Sunday, September 29, 2019

What is conversion?

Let's illustrate Christian conversion with some comparisons:

i) Suppose I was born blind. I have an older brother. We're about 2 years apart. We're very close. He's always protected me. I know him by sound, scent, and touch–but not by sight. 

Suppose, due a medical breakthrough I received an eye transplant using cloned eyes. After surgery, when I open my eyes, I see my brother looking down at me. I see my brother for the first time.

Of course, my brother always had a visual dimension. It's just that up until then, I didn't have the capacity to sense that dimension. 

ii) Suppose my teenage brother has a poster of a pinup girl in our bedroom. I'm still prepubescent, so I don't see what he sees in her. When I hit puberty, the poster suddenly has the same effect on me it has on my older brother. 

The poster hasn't changed. Same face, figure, eyes, and hair. But I have a new capacity to appreciate something that was there all along.

iii) To take a more subtle example: suppose my dad is crazy about opera divas. He loves the timbre of a classically trained female vocalist. 

I don't get it–until I hit puberty. Then I suddenly find the sound of an opera diva seductively appealing. Nothing changed in the voice. Rather, something changed in me. I heard the same voice, but I didn't perceive it the same way before and after I hit puberty. 

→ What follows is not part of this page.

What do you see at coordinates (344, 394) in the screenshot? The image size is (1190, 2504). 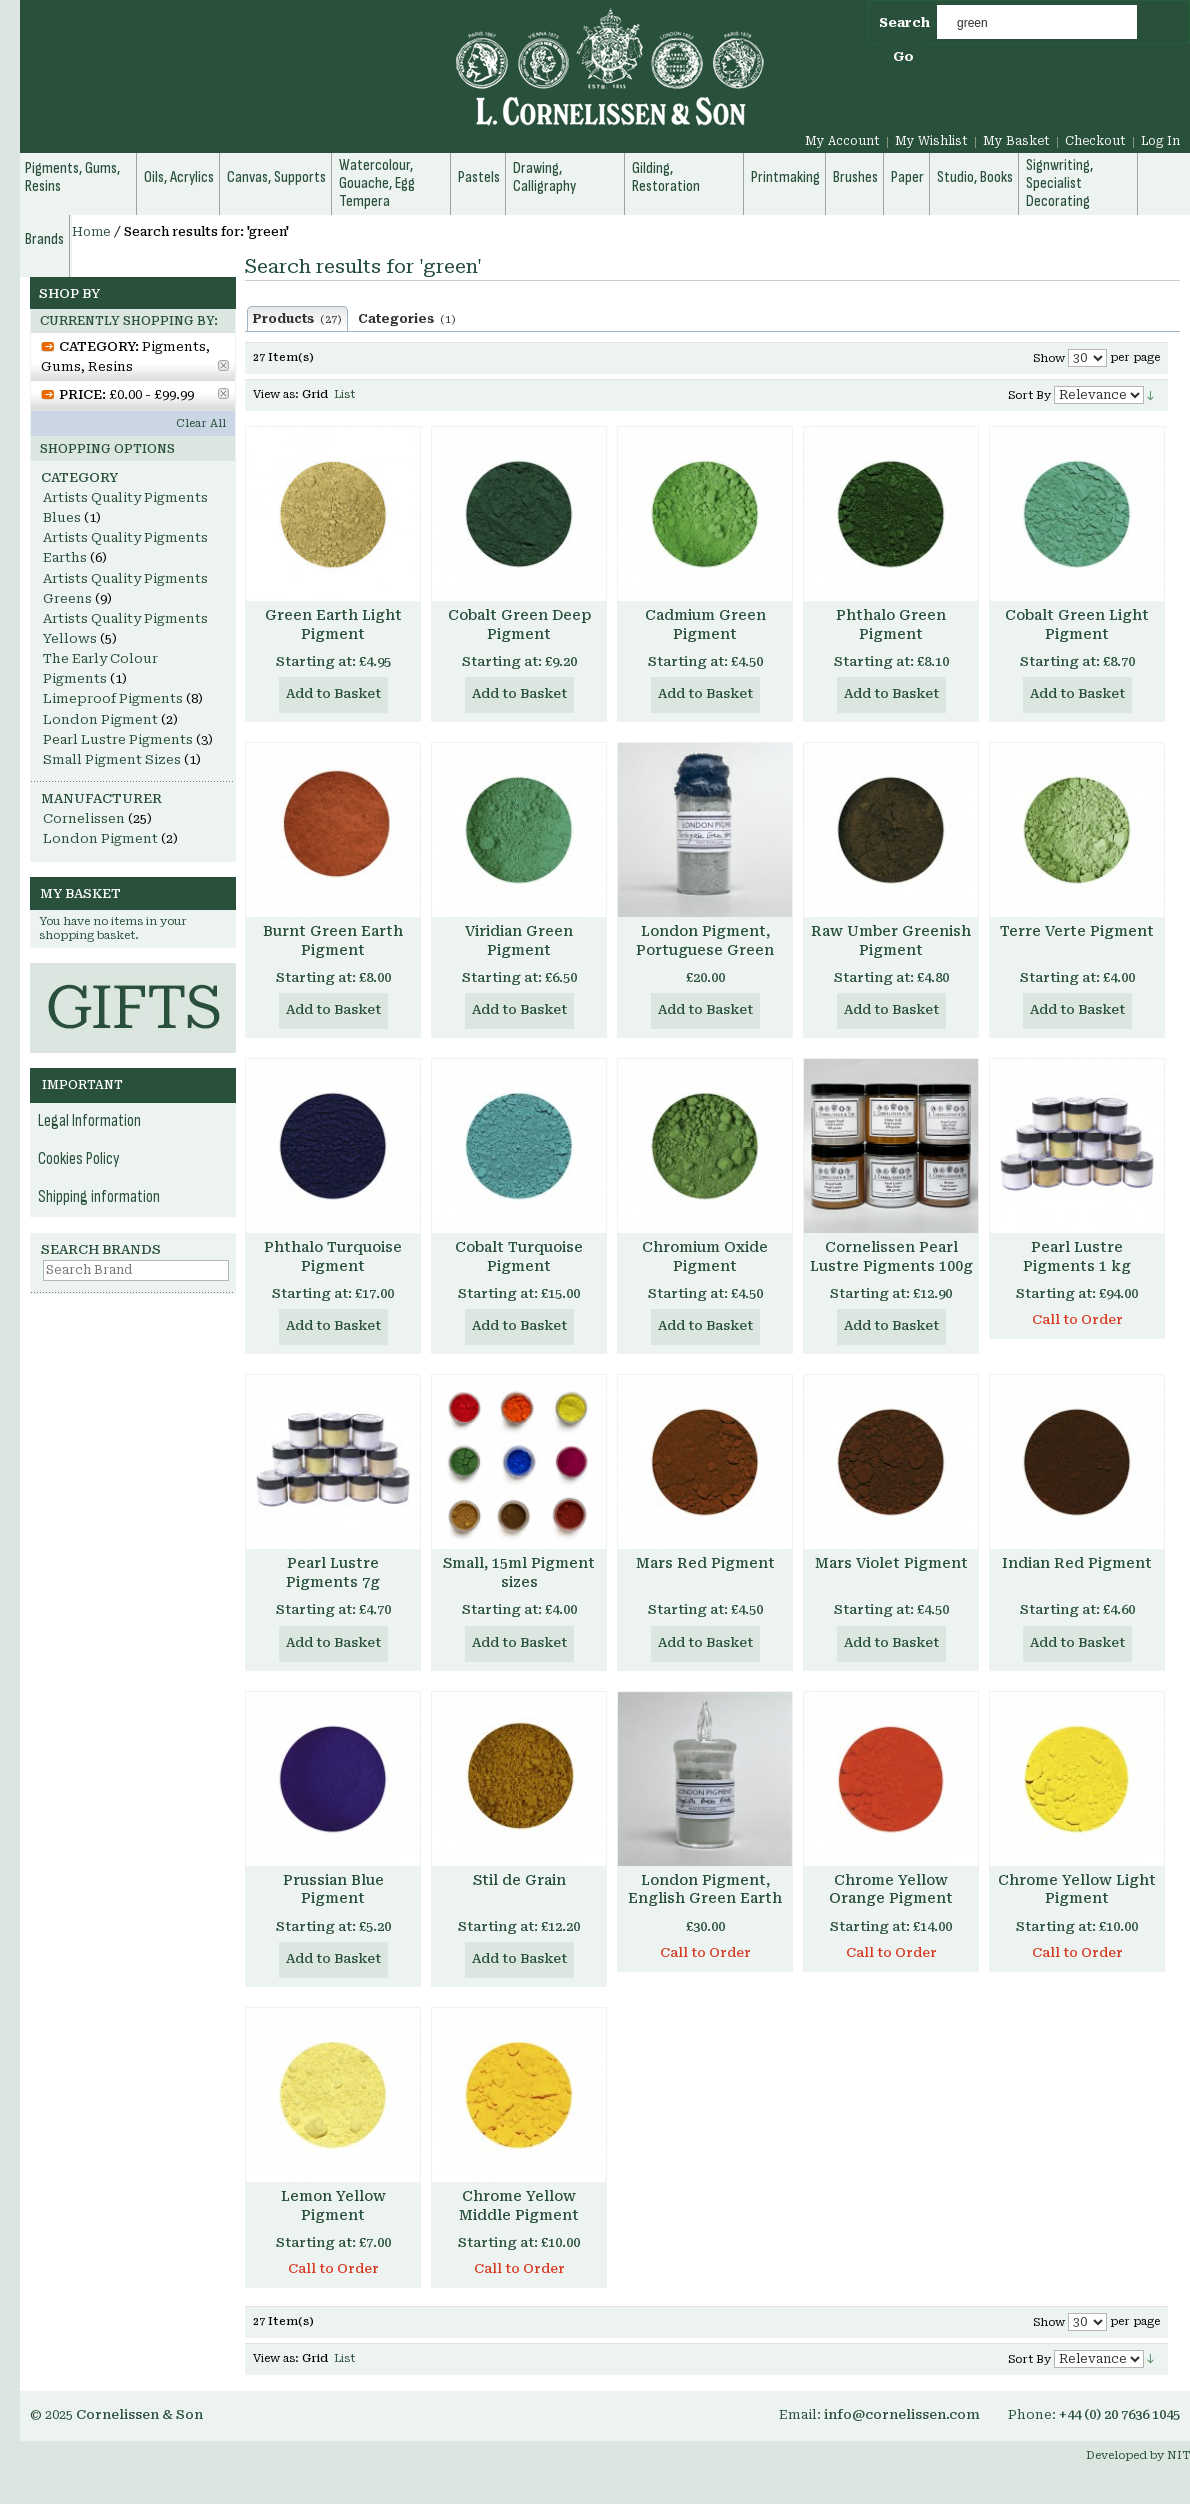 I see `List` at bounding box center [344, 394].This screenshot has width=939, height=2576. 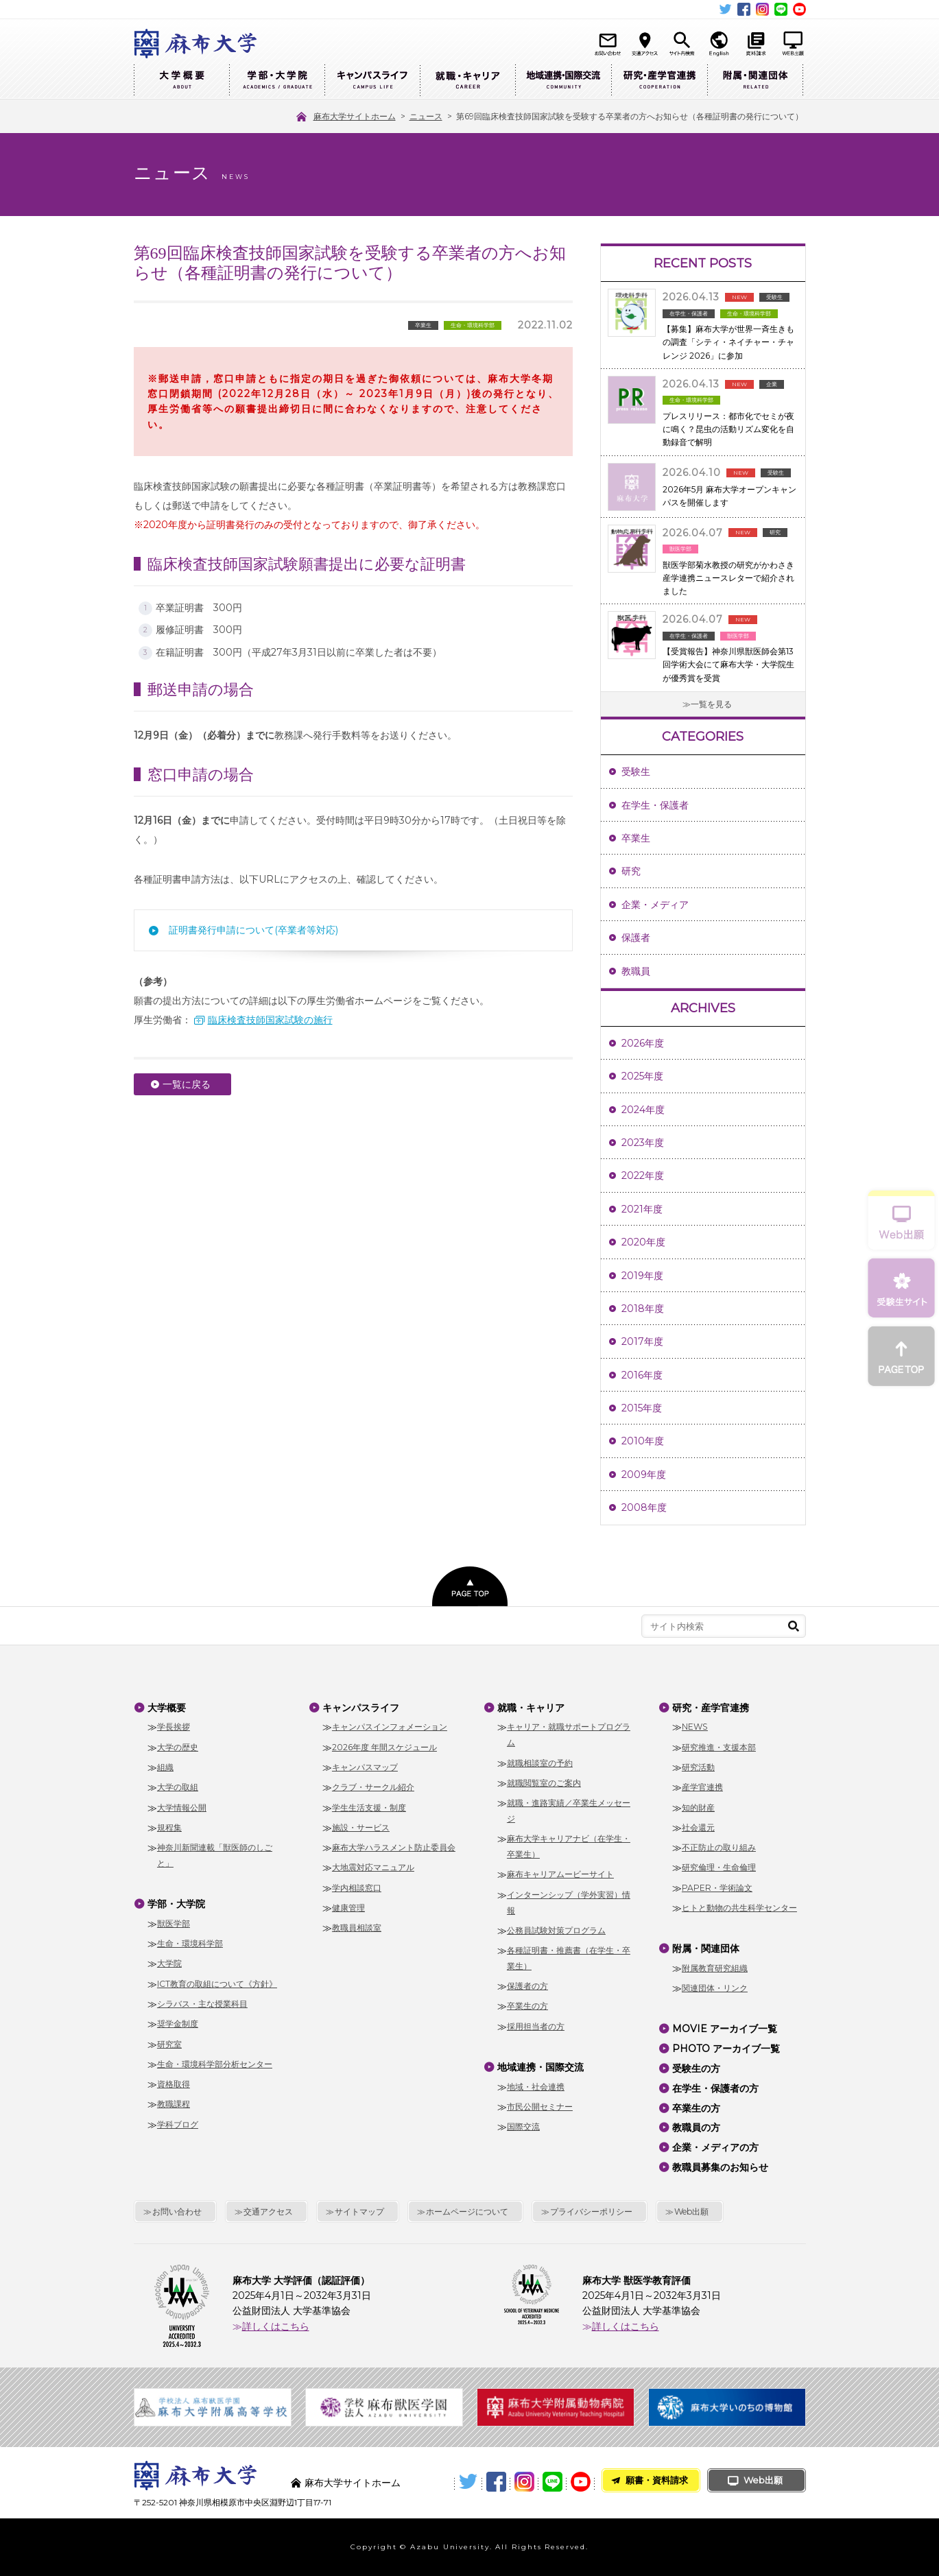 I want to click on 就職・キャリア, so click(x=467, y=80).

These examples have a male bias, but I could illustrate the same principle using the reaction of a teenybopper to a boy band. 

Conversion creates–or restores–a capacity to perceive something that was always the case, but we suffered from a psychological impediment that blocked recognition and appreciation. 

1 comment:

  1. I like these analogies because I often wonder in what sense are unbelievers dead to Christ.

    I used to think totally dead as in no awareness of spiritual thoughts but as I think more about the sensus divinitatis I have more questions!